**Work instruction**
Copy the records below in full and leave every image out of the copy.
Segment Start: Records shown
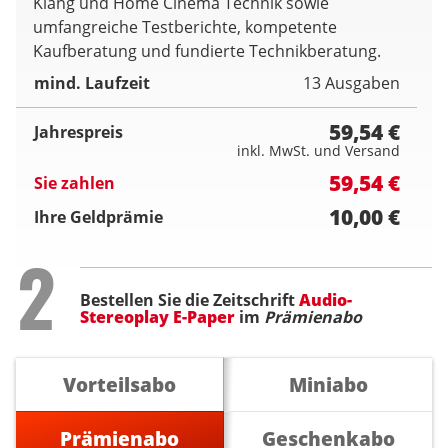
Klang und Home Cinema Technik sowie
umfangreiche Testberichte, kompetente
Kaufberatung und fundierte Technikberatung.
mind. Laufzeit
13 Ausgaben
59,54 €
Jahrespreis
inkl. MwSt. und Versand
59,54 €
Sie zahlen
10,00 €
Ihre Geldprämie
Step
2
Bestellen Sie die Zeitschrift
Audio-
Stereoplay E-Paper
im
Prämienabo
Vorteilsabo
Miniabo
Prämienabo
Geschenkabo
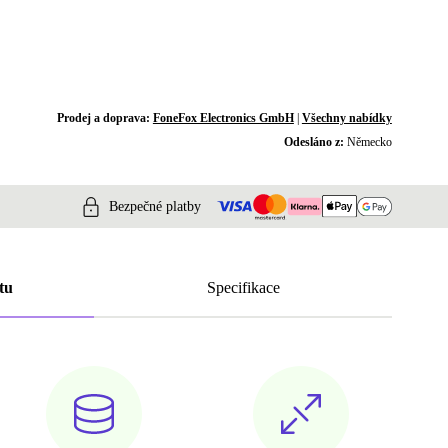
Prodej a doprava:
FoneFox Electronics GmbH
|
Všechny nabídky
Odesláno z:
Německo
Bezpečné platby
tu
Specifikace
Segment End: Records shown
**Solved exercise**
Klang und Home Cinema Technik sowie
umfangreiche Testberichte, kompetente
Kaufberatung und fundierte Technikberatung.
mind. Laufzeit
13 Ausgaben
59,54 €
Jahrespreis
inkl. MwSt. und Versand
59,54 €
Sie zahlen
10,00 €
Ihre Geldprämie
Step
2
Bestellen Sie die Zeitschrift
Audio-
Stereoplay E-Paper
im
Prämienabo
Vorteilsabo
Miniabo
Prämienabo
Geschenkabo
Prodej a doprava:
FoneFox Electronics GmbH
|
Všechny nabídky
Odesláno z:
Německo
Bezpečné platby
tu
Specifikace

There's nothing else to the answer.